TensorflowJS models for text search & video background replacement

Swap Background

Long back, I had done some research on ml5.js. This library is built over tensorflow.js. So, I thought I will go through tensorflowjs also. Looking at this library, it seems like there is a lot of predefined models already created and ready for use.

Tensorflowjs allows you to use existing models, train new models on the browser as well as use models created on tensorflow application. You can find all pre-defined tensorflowjs models here.

TensorFlow.js models

You can find models that support image classification, object detection, generic KNN classifier, body segmentation and pose estimation, natural language question search to name a few. The first program that I tried out was to search text from Wikipedia pages. The second one I tried out was to replace background from a video image. Both of these use pre defined models. I will explain both of these applications here.

Video Background Replacer

This is the first project I did with existing models. I wanted to see if I can mask the background for video using one of the models. I checked the models and found two of them can be used for this requirement. One of them is body-pix and the other one that we could have used is deeplab.

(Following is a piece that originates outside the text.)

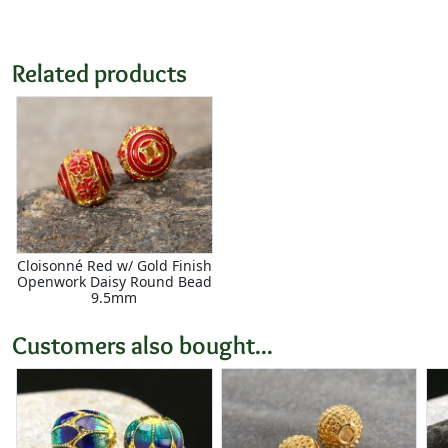
Related products
Cloisonné Red w/ Gold Finish
Openwork Daisy Round Bead
9.5mm
Customers also bought...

I created a page where I have a video object capturing the video. I then process the video and remove the background based on the mask provided by body-pix.

About Body-pix model

Body-pix model is used for image segmentation. It can identify and create segmentation between human and not a human. You can create a mask of only humans by running a video stream through body-pix. When you run an image through body-pix, it will mark any human pixels as 1 and anything where there is no human will be 0.

We will use this feature to eliminate background from images. Let me first start with important parts of the html. I have pre-loaded all background images in html so that I can refer to them whenever needed.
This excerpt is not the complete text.